For each record that follows, give it back exactly, with no pictures included.

**Exercise inputs**
....

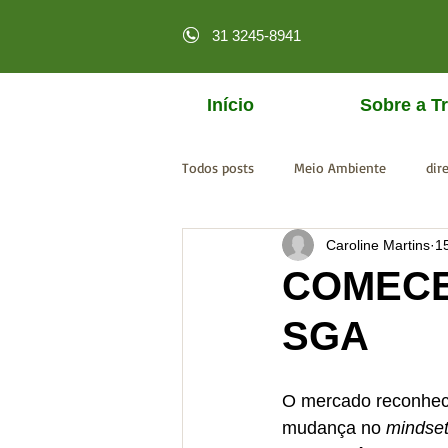
31 3245-8941
Início
Sobre a Tr
Todos posts
Meio Ambiente
dir
Caroline Martins
1
licenciamento online
MPF
COMECE
SGA
O mercado reconhece
mudança no 
mindse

....

**Problem solution**
31 3245-8941
Início
Sobre a Tr
Todos posts
Meio Ambiente
dir
Caroline Martins
1
licenciamento online
MPF
COMECE
SGA
O mercado reconhece
mudança no 
mindse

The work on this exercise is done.